Dataset excerpts:
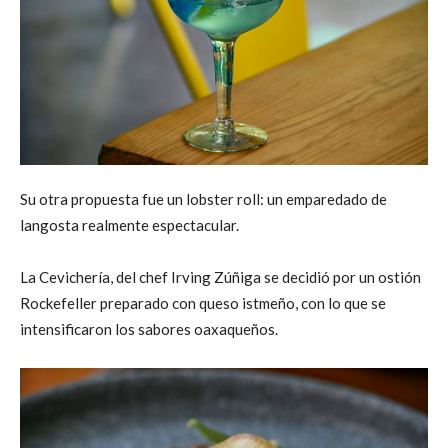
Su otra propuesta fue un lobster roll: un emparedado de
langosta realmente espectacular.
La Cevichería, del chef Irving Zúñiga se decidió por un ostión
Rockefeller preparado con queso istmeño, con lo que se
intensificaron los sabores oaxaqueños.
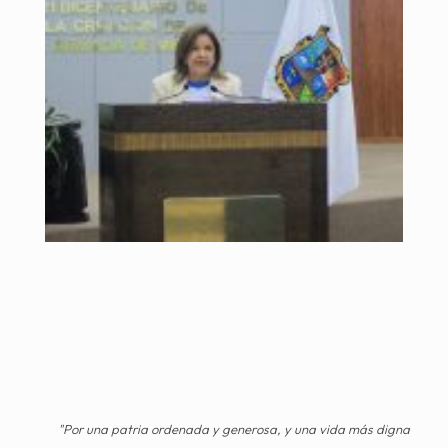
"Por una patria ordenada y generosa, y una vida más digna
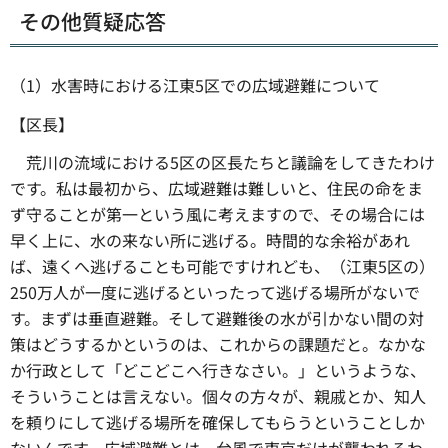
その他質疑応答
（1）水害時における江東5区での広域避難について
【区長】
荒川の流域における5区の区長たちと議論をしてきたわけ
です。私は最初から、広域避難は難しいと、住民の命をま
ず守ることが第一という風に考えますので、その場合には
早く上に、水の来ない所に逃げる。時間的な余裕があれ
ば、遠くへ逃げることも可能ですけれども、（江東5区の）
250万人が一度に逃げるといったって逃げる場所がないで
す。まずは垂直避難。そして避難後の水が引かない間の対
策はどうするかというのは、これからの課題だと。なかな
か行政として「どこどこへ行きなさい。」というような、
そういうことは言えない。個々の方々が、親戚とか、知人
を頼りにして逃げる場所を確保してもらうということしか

Exercise aim:
In repeating the lines above, keep the wording exact and leave every picture out.

Result of this exercise:
Su otra propuesta fue un lobster roll: un emparedado de
langosta realmente espectacular.
La Cevichería, del chef Irving Zúñiga se decidió por un ostión
Rockefeller preparado con queso istmeño, con lo que se
intensificaron los sabores oaxaqueños.
"Por una patria ordenada y generosa, y una vida más digna
その他質疑応答
（1）水害時における江東5区での広域避難について
【区長】
荒川の流域における5区の区長たちと議論をしてきたわけ
です。私は最初から、広域避難は難しいと、住民の命をま
ず守ることが第一という風に考えますので、その場合には
早く上に、水の来ない所に逃げる。時間的な余裕があれ
ば、遠くへ逃げることも可能ですけれども、（江東5区の）
250万人が一度に逃げるといったって逃げる場所がないで
す。まずは垂直避難。そして避難後の水が引かない間の対
策はどうするかというのは、これからの課題だと。なかな
か行政として「どこどこへ行きなさい。」というような、
そういうことは言えない。個々の方々が、親戚とか、知人
を頼りにして逃げる場所を確保してもらうということしか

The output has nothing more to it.